## TASK REQUIREMENTS
In the listing below, the answer starts at the line that has "Segmentazione per tipo" and stops after the line that has "Concentrato"; please repeat that part exactly and nothing more.

## ENTRIES SHOWN
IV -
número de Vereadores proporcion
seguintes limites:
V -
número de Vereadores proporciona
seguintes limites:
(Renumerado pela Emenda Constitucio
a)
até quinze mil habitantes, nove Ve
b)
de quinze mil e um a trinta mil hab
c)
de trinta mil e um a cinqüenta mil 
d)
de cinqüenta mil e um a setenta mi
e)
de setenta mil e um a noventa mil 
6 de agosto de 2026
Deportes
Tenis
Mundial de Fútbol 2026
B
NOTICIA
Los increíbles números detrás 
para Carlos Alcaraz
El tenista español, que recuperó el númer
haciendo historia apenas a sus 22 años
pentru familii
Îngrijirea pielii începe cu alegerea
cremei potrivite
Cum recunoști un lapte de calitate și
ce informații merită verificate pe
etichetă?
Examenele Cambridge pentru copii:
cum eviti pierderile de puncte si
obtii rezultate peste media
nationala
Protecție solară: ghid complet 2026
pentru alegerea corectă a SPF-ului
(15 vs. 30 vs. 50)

* * *

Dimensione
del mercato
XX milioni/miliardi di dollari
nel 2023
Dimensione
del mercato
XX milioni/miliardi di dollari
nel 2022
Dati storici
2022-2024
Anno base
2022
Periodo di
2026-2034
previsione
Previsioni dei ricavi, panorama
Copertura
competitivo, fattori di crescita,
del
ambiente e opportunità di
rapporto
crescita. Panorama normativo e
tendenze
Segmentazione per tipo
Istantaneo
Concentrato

## ANSWER AREA
Segmentazione per tipo
Istantaneo
Concentrato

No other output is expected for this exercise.